Task
Using the material that follows, output exactly the lines from the one containing "Logo - Back to homepage (118, 38)" through the one containing "ODINES (230, 1879)", with both ends kept.
%%
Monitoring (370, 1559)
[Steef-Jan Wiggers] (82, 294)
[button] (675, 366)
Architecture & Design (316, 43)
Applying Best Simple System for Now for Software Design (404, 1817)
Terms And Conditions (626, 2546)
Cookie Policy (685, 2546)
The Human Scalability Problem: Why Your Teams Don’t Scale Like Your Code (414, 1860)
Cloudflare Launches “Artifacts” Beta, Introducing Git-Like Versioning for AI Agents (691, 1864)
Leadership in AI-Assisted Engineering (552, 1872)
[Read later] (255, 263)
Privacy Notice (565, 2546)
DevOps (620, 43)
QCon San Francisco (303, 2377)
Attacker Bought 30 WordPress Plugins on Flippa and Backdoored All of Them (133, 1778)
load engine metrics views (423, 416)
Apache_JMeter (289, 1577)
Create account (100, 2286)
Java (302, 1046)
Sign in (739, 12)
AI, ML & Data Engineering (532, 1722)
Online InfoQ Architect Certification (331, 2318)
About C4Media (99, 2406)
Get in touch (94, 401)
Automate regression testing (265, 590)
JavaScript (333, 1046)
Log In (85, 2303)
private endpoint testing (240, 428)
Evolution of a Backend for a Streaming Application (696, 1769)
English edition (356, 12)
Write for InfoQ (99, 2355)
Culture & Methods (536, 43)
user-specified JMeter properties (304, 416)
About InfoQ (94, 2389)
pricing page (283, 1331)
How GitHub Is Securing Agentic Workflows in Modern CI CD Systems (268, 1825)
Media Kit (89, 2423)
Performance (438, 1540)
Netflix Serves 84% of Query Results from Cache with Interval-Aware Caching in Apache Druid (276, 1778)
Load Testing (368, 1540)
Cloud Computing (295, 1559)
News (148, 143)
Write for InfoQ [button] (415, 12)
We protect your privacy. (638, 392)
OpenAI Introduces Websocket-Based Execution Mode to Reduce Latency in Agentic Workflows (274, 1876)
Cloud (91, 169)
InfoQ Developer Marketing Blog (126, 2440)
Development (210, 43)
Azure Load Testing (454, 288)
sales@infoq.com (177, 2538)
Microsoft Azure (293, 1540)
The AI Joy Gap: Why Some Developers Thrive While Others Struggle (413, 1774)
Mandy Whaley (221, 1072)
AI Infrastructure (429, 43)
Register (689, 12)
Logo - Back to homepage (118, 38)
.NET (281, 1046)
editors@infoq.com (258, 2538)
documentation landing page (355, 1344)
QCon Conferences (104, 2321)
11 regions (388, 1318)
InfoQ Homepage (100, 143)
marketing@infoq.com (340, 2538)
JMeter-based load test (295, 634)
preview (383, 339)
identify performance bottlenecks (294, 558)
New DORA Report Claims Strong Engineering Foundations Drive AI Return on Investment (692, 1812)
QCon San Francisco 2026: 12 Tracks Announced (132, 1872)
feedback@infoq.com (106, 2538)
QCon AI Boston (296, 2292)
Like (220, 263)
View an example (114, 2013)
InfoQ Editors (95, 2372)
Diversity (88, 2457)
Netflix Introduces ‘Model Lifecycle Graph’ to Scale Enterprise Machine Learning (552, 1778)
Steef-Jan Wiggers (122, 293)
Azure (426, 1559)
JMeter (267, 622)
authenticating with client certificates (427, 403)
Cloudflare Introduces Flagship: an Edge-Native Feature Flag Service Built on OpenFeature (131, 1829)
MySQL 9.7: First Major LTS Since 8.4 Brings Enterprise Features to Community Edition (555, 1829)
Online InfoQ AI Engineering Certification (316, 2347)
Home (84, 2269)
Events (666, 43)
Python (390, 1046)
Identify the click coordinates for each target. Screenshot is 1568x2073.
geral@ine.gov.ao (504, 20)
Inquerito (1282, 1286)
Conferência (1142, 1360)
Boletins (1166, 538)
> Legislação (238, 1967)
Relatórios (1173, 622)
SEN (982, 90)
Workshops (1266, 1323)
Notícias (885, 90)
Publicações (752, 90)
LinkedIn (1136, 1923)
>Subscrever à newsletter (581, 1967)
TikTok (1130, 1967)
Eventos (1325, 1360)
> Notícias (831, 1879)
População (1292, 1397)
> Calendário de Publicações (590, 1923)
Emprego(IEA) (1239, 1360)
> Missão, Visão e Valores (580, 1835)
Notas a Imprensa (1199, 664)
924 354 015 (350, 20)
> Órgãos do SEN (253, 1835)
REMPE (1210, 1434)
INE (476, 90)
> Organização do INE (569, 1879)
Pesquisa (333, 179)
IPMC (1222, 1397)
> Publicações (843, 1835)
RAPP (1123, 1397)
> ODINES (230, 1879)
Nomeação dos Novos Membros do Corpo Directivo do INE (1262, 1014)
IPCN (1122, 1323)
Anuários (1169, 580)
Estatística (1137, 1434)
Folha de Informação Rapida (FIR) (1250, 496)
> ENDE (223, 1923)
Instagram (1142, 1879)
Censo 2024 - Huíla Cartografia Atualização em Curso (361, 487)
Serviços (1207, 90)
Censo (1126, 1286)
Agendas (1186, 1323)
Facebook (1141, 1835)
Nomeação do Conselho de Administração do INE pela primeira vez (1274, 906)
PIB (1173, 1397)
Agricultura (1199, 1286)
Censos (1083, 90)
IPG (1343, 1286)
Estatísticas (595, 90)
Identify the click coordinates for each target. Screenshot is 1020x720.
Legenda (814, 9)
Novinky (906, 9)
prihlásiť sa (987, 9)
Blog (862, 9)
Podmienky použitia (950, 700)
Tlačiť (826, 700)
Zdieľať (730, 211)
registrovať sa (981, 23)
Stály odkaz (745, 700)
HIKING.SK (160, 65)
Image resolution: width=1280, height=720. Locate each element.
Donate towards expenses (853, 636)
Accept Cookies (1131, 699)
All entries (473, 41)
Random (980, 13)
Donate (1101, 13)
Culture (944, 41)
%%
Response to this exercise
Logo - Back to homepage (118, 38)
.NET (281, 1046)
editors@infoq.com (258, 2538)
documentation landing page (355, 1344)
QCon Conferences (104, 2321)
11 regions (388, 1318)
InfoQ Homepage (100, 143)
marketing@infoq.com (340, 2538)
JMeter-based load test (295, 634)
preview (383, 339)
identify performance bottlenecks (294, 558)
New DORA Report Claims Strong Engineering Foundations Drive AI Return on Investment (692, 1812)
QCon San Francisco 2026: 12 Tracks Announced (132, 1872)
feedback@infoq.com (106, 2538)
QCon AI Boston (296, 2292)
Like (220, 263)
View an example (114, 2013)
InfoQ Editors (95, 2372)
Diversity (88, 2457)
Netflix Introduces ‘Model Lifecycle Graph’ to Scale Enterprise Machine Learning (552, 1778)
Steef-Jan Wiggers (122, 293)
Azure (426, 1559)
JMeter (267, 622)
authenticating with client certificates (427, 403)
Cloudflare Introduces Flagship: an Edge-Native Feature Flag Service Built on OpenFeature (131, 1829)
MySQL 9.7: First Major LTS Since 8.4 Brings Enterprise Features to Community Edition (555, 1829)
Online InfoQ AI Engineering Certification (316, 2347)
Home (84, 2269)
Events (666, 43)
Python (390, 1046)
Identify the click coordinates for each target. Screenshot is 1568x2073.
geral@ine.gov.ao (504, 20)
Inquerito (1282, 1286)
Conferência (1142, 1360)
Boletins (1166, 538)
> Legislação (238, 1967)
Relatórios (1173, 622)
SEN (982, 90)
Workshops (1266, 1323)
Notícias (885, 90)
Publicações (752, 90)
LinkedIn (1136, 1923)
>Subscrever à newsletter (581, 1967)
TikTok (1130, 1967)
Eventos (1325, 1360)
> Notícias (831, 1879)
População (1292, 1397)
> Calendário de Publicações (590, 1923)
Emprego(IEA) (1239, 1360)
> Missão, Visão e Valores (580, 1835)
Notas a Imprensa (1199, 664)
924 354 015 (350, 20)
> Órgãos do SEN (253, 1835)
REMPE (1210, 1434)
INE (476, 90)
> Organização do INE (569, 1879)
Pesquisa (333, 179)
IPMC (1222, 1397)
> Publicações (843, 1835)
RAPP (1123, 1397)
> ODINES (230, 1879)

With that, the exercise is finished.